Senza contare che, proprio il Ministero della Cultura e della Guida Islamica, e’ il primo responsabile della censura culturale presente all’interno della Repubblica Islamica. E’ questo il Ministero che impone la censura alla letteratura, al cinema, al teatro e alla musica in tutto l’Iran (a tal proposito, consigliamo alla Signora Prada la lettura dell’opuscolo “Cultural Censorship in Iran“). Non solo: e’ sempre il Ministero della Cultura e della Guida Islamica a gestire la censura dei media e quella di Internet, impedendo ai giovani iraniani il libero accesso al diritto di informazione (Iran Human Rights).

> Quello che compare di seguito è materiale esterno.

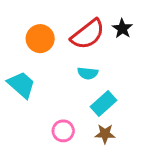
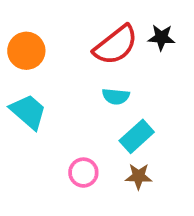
black star: (122, 29) -> (161, 37), turned -30
orange circle: (40, 39) -> (26, 51), moved

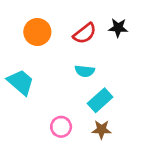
red semicircle: (116, 45) -> (85, 33), size x0.7
orange circle: (26, 51) -> (37, 32), moved

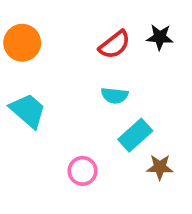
orange circle: (37, 32) -> (22, 43), moved
brown star: (101, 130) -> (160, 167), moved

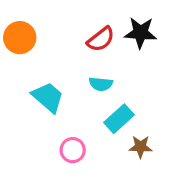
black star: (160, 37) -> (141, 33), size x1.4
cyan trapezoid: (28, 111) -> (48, 97), moved

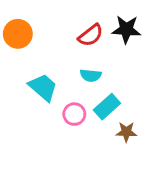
pink circle: (73, 150) -> (74, 114), moved

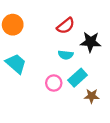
black star: (126, 29) -> (90, 42), moved
cyan trapezoid: (43, 87) -> (16, 64), moved

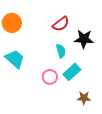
cyan semicircle: (66, 55) -> (61, 51), turned -112
brown star: (92, 96) -> (84, 98), moved

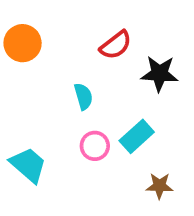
cyan semicircle: (61, 51) -> (83, 96), moved
cyan trapezoid: (15, 59) -> (28, 165), moved

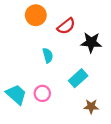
orange circle: (23, 43) -> (36, 15), moved
pink circle: (95, 146) -> (42, 93), moved

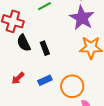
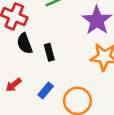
blue rectangle: (45, 80) -> (46, 90), turned -32

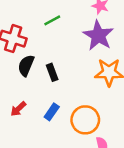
black semicircle: (25, 43) -> (26, 65), turned 48

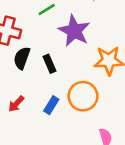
purple star: (98, 36) -> (74, 31), moved
orange circle: (85, 120) -> (83, 96), moved

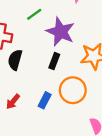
black rectangle: (49, 64) -> (54, 61), moved, turned 49

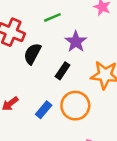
purple star: (61, 32) -> (76, 42), size x0.7
black semicircle: (15, 60) -> (32, 54), moved

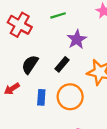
black semicircle: (32, 54) -> (30, 64), moved
blue rectangle: (44, 110) -> (41, 97), turned -42

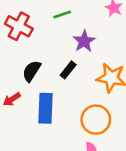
blue rectangle: (41, 97) -> (46, 108), size x1.6
orange circle: (70, 97) -> (96, 120), moved

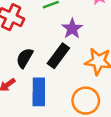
black rectangle: (68, 70) -> (58, 56), size x1.5

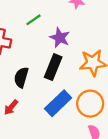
blue rectangle: (39, 92) -> (58, 103), moved, turned 60

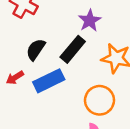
blue rectangle: (58, 103) -> (49, 81), moved

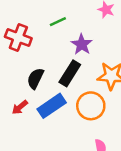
orange circle: (100, 100) -> (91, 106), moved

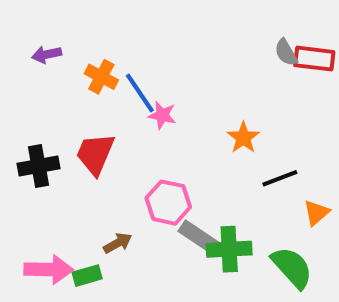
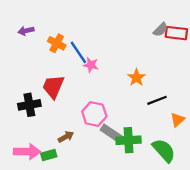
gray semicircle: (286, 52) -> (160, 30), turned -105
black cross: (38, 166) -> (29, 105), moved

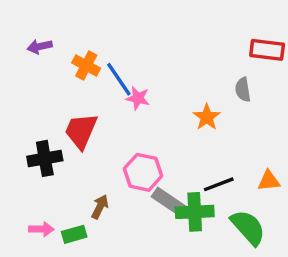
gray semicircle: (160, 30) -> (243, 90), moved, turned 126
black line: (157, 100) -> (219, 184), moved
orange triangle: (178, 120) -> (269, 181), turned 35
brown arrow: (66, 137) -> (100, 207), turned -35
pink arrow: (27, 152) -> (41, 229), size x0.6

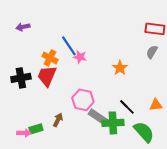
orange cross: (86, 65) -> (50, 58), moved
gray semicircle: (243, 90) -> (152, 52), moved, turned 40
black cross: (45, 158) -> (21, 78), moved
black line: (219, 184) -> (127, 107), turned 66
green rectangle: (74, 234) -> (36, 129), moved

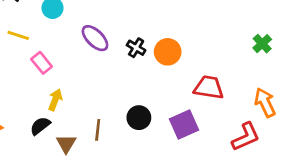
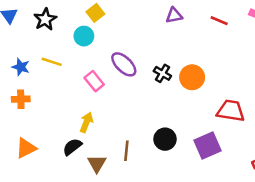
pink rectangle: (42, 63) -> (94, 81), moved

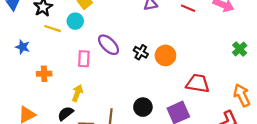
yellow line: (52, 62) -> (53, 29), moved
pink rectangle: (94, 81) -> (84, 59), turned 42
orange cross: (21, 99) -> (44, 74), moved

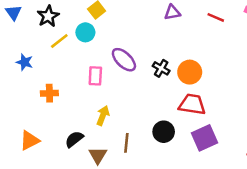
yellow line: (53, 29) -> (59, 41), turned -56
red trapezoid: (198, 83) -> (192, 104), moved
yellow arrow: (77, 93) -> (103, 116), moved

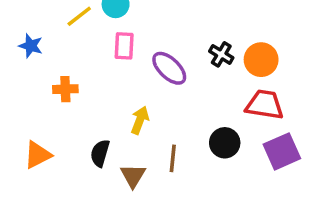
purple ellipse: (124, 60) -> (169, 68), moved
pink rectangle: (95, 76) -> (124, 46), moved
black semicircle: (74, 139) -> (100, 153), turned -36

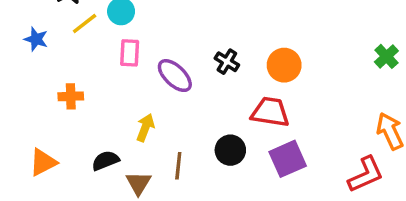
blue star: (31, 46) -> (36, 39), moved
orange circle: (261, 60) -> (284, 65), moved
black semicircle: (100, 153) -> (105, 161), turned 52

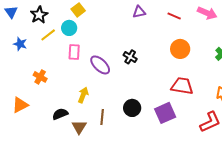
orange circle: (284, 65) -> (180, 49), moved
orange cross: (71, 96) -> (40, 77), turned 32
red trapezoid: (270, 112) -> (182, 86), moved
orange triangle: (43, 162) -> (20, 105), moved

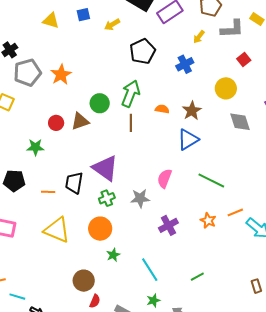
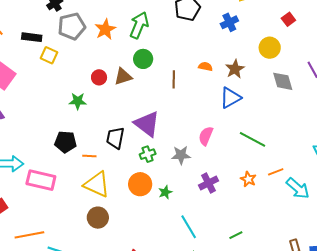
green arrow: (131, 94) -> (139, 25), moved
black pentagon: (14, 181) -> (66, 142), moved
orange line: (48, 192) -> (89, 156), moved
green star: (113, 255) -> (165, 192), moved
brown circle: (84, 281) -> (98, 218), moved

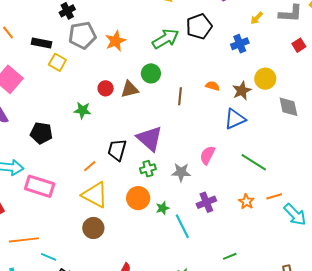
green arrow: (139, 25) -> (165, 39), moved, turned 32
yellow circle: (270, 48) -> (265, 79), moved
black pentagon: (66, 142) -> (41, 133), moved
orange line: (89, 156) -> (90, 166), turned -48
cyan line: (189, 227) -> (182, 226), moved

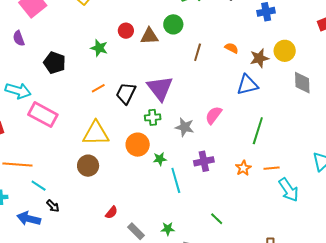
green line: (254, 162) -> (258, 131), turned 64
orange line: (90, 166) -> (98, 88), moved
yellow triangle: (95, 195) -> (96, 133), turned -40
green line: (230, 256) -> (217, 219), turned 56

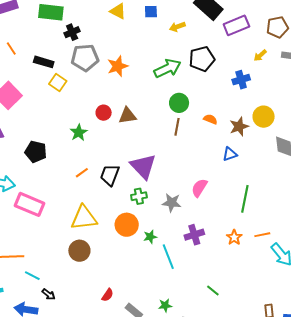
green circle: (173, 24) -> (179, 103), moved
green star: (99, 48) -> (79, 133), turned 30
blue triangle: (247, 85) -> (230, 154), size x0.7

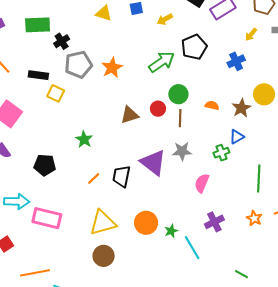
red circle: (104, 113) -> (158, 109), moved
pink semicircle: (199, 188) -> (202, 183), moved
green cross: (139, 196) -> (221, 153), moved
gray star: (172, 203) -> (182, 151), moved

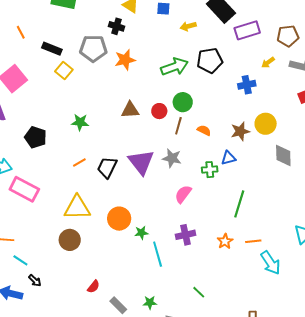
black cross: (62, 41) -> (117, 26), moved, turned 35
orange semicircle: (212, 105) -> (204, 130), moved
green star: (84, 139) -> (80, 122), turned 30

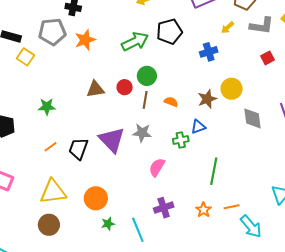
green star: (141, 233) -> (108, 224), moved

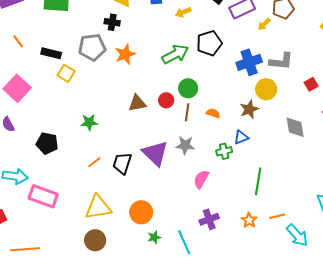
gray L-shape: (262, 26) -> (281, 61), moved
yellow arrow: (228, 28) -> (264, 24), moved
blue cross: (209, 52) -> (249, 62), size x1.4
red square: (268, 58) -> (311, 84), moved
yellow circle: (232, 89) -> (266, 89), moved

In tutta questa storia, spiace dover vedere che proprio la Fondazione Prada abbia deciso di prestarsi alla collaborazione culturale con il regime iraniano. Spiace, perché sappiamo che per anni la Signora Miuccia Prada si e’ battuta per i diritti delle donne e dei lavoratori, ottenendo anche importanti riconoscimenti internazionali (Il Sole 24 Ore). Rattrista, quindi, dover ricordare proprio alla Signora Prada che, nella Repubblica Islamica, la vita delle donne vale meta’ di quella degli uomini, il velo e’ obbligatorio, i matrimoni forzati ancora molto diffuso e la segregazione di genere imposta in molti posti di lavoro. Senza contare che, a dispetto della propaganda del Governo Rouhani, alle donne continua ad essere negato l’accesso agli stadi e il diritto di cantare liberamente in pubblico. 

Concludiamo citando proprio le parole di Miuccia Prada. Una volta la Signora Prada ha affermato: “quello che indossi rappresenta il modo di presentarsi al mondo – soprattutto oggi, quando i contatti umani sono veloci. La moda e’ un linguaggio istantaneo. Come non concordare. Se quello che si indossa rappresenta il modo di presentarsi al mondo, riteniamo allora che la Signora Prada dovrebbe lottare per il diritto delle donne iraniane – e di tutto il popolo – di scegliere autonomamente e indipendentemente come presentarsi all’esterno. Perché per il popolo iraniano, rattrista ricordarlo, la moda e’ ancora un “linguaggio di regime”.